For detection of glycoprotein bands on blots using WGA-HRP. The blots were blocked with 3% bovine serum albumin (BSA) for 1h and were probed with WGA-HRP in PBS-T for 1h at room temperature. The blots were washed 5-times for 10min each with PBS. After five washes, the blots were visualized with chemiluminescence (Clarity Western ECL Substrate, Bio-Rad) and imaged by a ChemiDoc Touch imaging system (Bio-Rad).
Sample preparation and image acquisition for Electron microscopy/tomography
The cells were fixed in 2.5% glutaraldehyde in 0.1M sodium cacodylate buffer pH7.4 for 1 hour. They were then rinsed in 0.1M sodium cacodylate buffer, scraped and pelleted in 2% agar. Samples were trimmed and post-fixed in 1% osmium tetroxide for 1 hour, en bloc stained in 2% uranyl acetate in maleate buffer pH5.2 for a further hour, rinsed then dehydrated in an ethanol series and infiltrated with resin (Embed812, Electron Microscopy Science) and cured overnight at 60 C°. Hardened blocks were cut using a Leica UC7 Ultramicrotome, 60nm sections were collected onto formvar/carbon coated nickel grids and stained using 2% uranyl acetate and lead citrate. These were viewed FEI Tecnai Biotwin TEM at 80kV. Images were taken using Morada CCD and iTEM (Olympus) software typically at 26,000 x magnification. For electron tomography, 250nm sections were collected on formvar/carbon copper grids, 10nm gold particles added on both sides of the grids (Utrect UMC). A tomography tilt series was acquired using SerialEM software on an FEI Tecnai TF20 FEG TEM at 200kV. tomograms were reconstructed using IMOD software (University of Colorado, Boulder, CO).

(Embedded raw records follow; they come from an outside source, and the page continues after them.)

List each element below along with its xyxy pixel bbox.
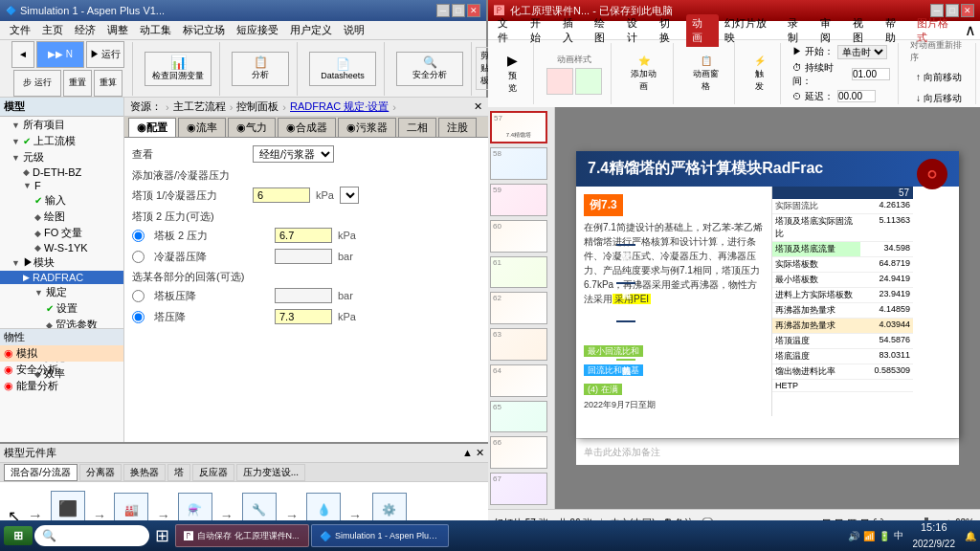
nav-phys-props[interactable]: 物性 [0, 329, 124, 345]
ppt-add-anim-btn[interactable]: ⭐ 添加动画 [623, 53, 665, 96]
ppt-menu-design[interactable]: 设计 [621, 14, 654, 47]
ppt-menu-animate[interactable]: 动画 [686, 14, 719, 47]
thumb-67[interactable]: 67 [490, 473, 547, 505]
nav-energy[interactable]: ◉ 能量分析 [0, 378, 124, 394]
tray-lang[interactable]: 中 [894, 529, 903, 542]
menu-markup[interactable]: 标记立场 [177, 21, 231, 39]
tab-force[interactable]: ◉气力 [228, 118, 276, 137]
tray-battery[interactable]: 🔋 [879, 531, 890, 541]
nav-radfrac[interactable]: ▶ RADFRAC [0, 271, 123, 284]
tab-inject[interactable]: 注股 [438, 118, 477, 137]
thumb-64[interactable]: 64 [490, 364, 547, 397]
close-button[interactable]: ✕ [467, 4, 480, 17]
cond-drop-radio[interactable] [132, 251, 145, 263]
menu-explain[interactable]: 说明 [338, 21, 370, 39]
toolbar-sheet-btn[interactable]: 📊 检查回溯变量 [145, 52, 212, 86]
menu-adjust[interactable]: 调整 [101, 21, 134, 39]
thumb-66[interactable]: 66 [490, 436, 547, 469]
nav-modules[interactable]: ▼ ▶模块 [0, 254, 123, 271]
nav-f[interactable]: ▼ F [0, 179, 123, 192]
ppt-preview-btn[interactable]: ▶ 预览 [500, 50, 525, 98]
taskbar-aspen-btn[interactable]: 🔷 Simulation 1 - Aspen Plus V1... [311, 524, 449, 547]
ppt-ribbon-collapse[interactable]: ∧ [965, 21, 976, 39]
comment-bar[interactable]: 单击此处添加备注 [576, 438, 959, 465]
ppt-menu-home[interactable]: 开始 [524, 14, 557, 47]
thumb-59[interactable]: 59 [490, 184, 547, 216]
toolbar-safety-btn[interactable]: 🔍 安全分析 [396, 52, 463, 86]
nav-all-items[interactable]: ▼ 所有项目 [0, 117, 123, 133]
tower-drop-radio[interactable] [132, 311, 145, 323]
duration-input[interactable] [852, 68, 890, 80]
nav-chart[interactable]: ◆ 绘图 [0, 209, 123, 225]
tray-drop-input[interactable] [275, 288, 332, 303]
nav-input[interactable]: ✔ 输入 [0, 192, 123, 209]
anim-style-1[interactable] [546, 68, 573, 95]
nav-specs[interactable]: ▼ 规定 [0, 284, 123, 300]
toolbar-datasheets-btn[interactable]: 📄 Datasheets [309, 52, 376, 86]
nav-safety[interactable]: ◉ 安全分析 [0, 362, 124, 378]
tray-drop-radio[interactable] [132, 290, 145, 302]
toolbar-reset-btn[interactable]: 重置 [63, 70, 92, 97]
query-select[interactable]: 经组/污浆器 [253, 145, 334, 163]
toolbar-reload-btn[interactable]: 重算 [94, 70, 122, 97]
menu-equipment[interactable]: 动工集 [134, 21, 177, 39]
tray2-radio[interactable] [132, 230, 145, 242]
thumb-62[interactable]: 62 [490, 292, 547, 324]
diagram-tab-mixer[interactable]: 混合器/分流器 [4, 464, 78, 481]
diagram-tab-sep[interactable]: 分离器 [79, 464, 122, 481]
ppt-menu-switch[interactable]: 切换 [654, 14, 686, 47]
tray-clock[interactable]: 15:16 2022/9/22 [907, 519, 962, 551]
ppt-menu-record[interactable]: 录制 [782, 14, 814, 47]
menu-economic[interactable]: 经济 [69, 21, 101, 39]
delay-input[interactable] [837, 90, 876, 102]
top-pressure-select[interactable]: ▼ [340, 187, 359, 204]
ppt-menu-insert[interactable]: 插入 [557, 14, 590, 47]
toolbar-run-btn[interactable]: ▶ 运行 [86, 41, 124, 68]
diagram-tab-pressure[interactable]: 压力变送设... [236, 464, 305, 481]
ppt-menu-slideshow[interactable]: 幻灯片放映 [719, 14, 783, 47]
nav-process[interactable]: ▼ ✔ 上工流模 [0, 133, 123, 149]
task-view-btn[interactable]: ⊞ [151, 525, 173, 546]
menu-home[interactable]: 主页 [36, 21, 69, 39]
menu-user[interactable]: 用户定义 [284, 21, 338, 39]
toolbar-step-btn[interactable]: 步 运行 [13, 70, 61, 97]
minimize-button[interactable]: ─ [436, 4, 450, 17]
ppt-menu-help[interactable]: 帮助 [880, 14, 912, 47]
start-button[interactable]: ⊞ [4, 526, 33, 545]
nav-dethbz[interactable]: ◆ D-ETH-BZ [0, 165, 123, 179]
ppt-anim-pane-btn[interactable]: 📋 动画窗格 [685, 53, 727, 96]
ppt-menu-file[interactable]: 文件 [492, 14, 524, 47]
thumb-61[interactable]: 61 [490, 256, 547, 289]
menu-file[interactable]: 文件 [4, 21, 36, 39]
taskbar-search[interactable]: 🔍 [34, 525, 149, 546]
thumb-58[interactable]: 58 [490, 147, 547, 180]
thumb-65[interactable]: 65 [490, 401, 547, 433]
toolbar-analyze-btn[interactable]: 📋 分析 [232, 52, 289, 86]
nav-ws1yk[interactable]: ◆ W-S-1YK [0, 241, 123, 254]
toolbar-prev-btn[interactable]: ◄ [11, 41, 34, 68]
menu-customize[interactable]: 短应接受 [231, 21, 284, 39]
restore-button[interactable]: □ [452, 4, 465, 17]
nav-settings[interactable]: ✔ 设置 [0, 300, 123, 317]
tab-flow[interactable]: ◉流率 [178, 118, 226, 137]
ppt-trigger-btn[interactable]: ⚡ 触发 [746, 53, 772, 96]
ppt-move-forward-btn[interactable]: ↑ 向前移动 [911, 68, 967, 87]
top-pressure-input[interactable] [253, 187, 310, 203]
ppt-move-backward-btn[interactable]: ↓ 向后移动 [911, 89, 967, 108]
tower-drop-input[interactable] [275, 309, 332, 324]
thumb-63[interactable]: 63 [490, 328, 547, 361]
close-main-btn[interactable]: ✕ [474, 100, 482, 113]
thumb-57[interactable]: 57 7.4精馏塔 [490, 111, 547, 143]
thumb-60[interactable]: 60 [490, 220, 547, 253]
tab-config[interactable]: ◉配置 [128, 118, 176, 137]
nav-fo[interactable]: ◆ FO 交量 [0, 225, 123, 241]
tray2-input[interactable] [275, 228, 332, 243]
diagram-expand-btn[interactable]: ▲ ✕ [462, 447, 484, 459]
ppt-menu-review[interactable]: 审阅 [814, 14, 847, 47]
tab-condenser[interactable]: ◉合成器 [278, 118, 336, 137]
anim-style-2[interactable] [575, 68, 602, 95]
diagram-tab-react[interactable]: 反应器 [192, 464, 234, 481]
cond-drop-input[interactable] [275, 249, 332, 264]
tray-notification[interactable]: 🔔 [965, 531, 976, 541]
tray-network[interactable]: 🔊 [848, 531, 859, 541]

ss-HRP and collagen IV secretion assays
After overnight transfection with ss-HRP plasmid, the cells were treated with DMSO or Retro-2 for 5 hours. Extracellular media were harvested and HRP activity was measured using 1-Step Ultra TMB-ELISA (ThermoFisher), according to the manufacturer’s instructions. For collagen IV secretion, COS7 cells pre-treated with DMSO or Retro-2 for 2 hours before folding block (40 °C, 3 h) without ascorbate and transport pulse condition, was later induced by shifting cells to 32 °C in the presence of 100 mg/mL ascorbate and 50µg/ml Cycloheximide for 5 hours. Extracellular media were harvested and assessed by collagen IV ELISA Kit (Novus), according to the manufacturer’s protocols.
Image processing and data presentation
Line intensity of 3D-SIM images were analyzed by Fiji software. Results are displayed as mean of results from each experiment or dataset, as indicated in figure legends. Analyses were performed with GraphPad Prism 9.0 software.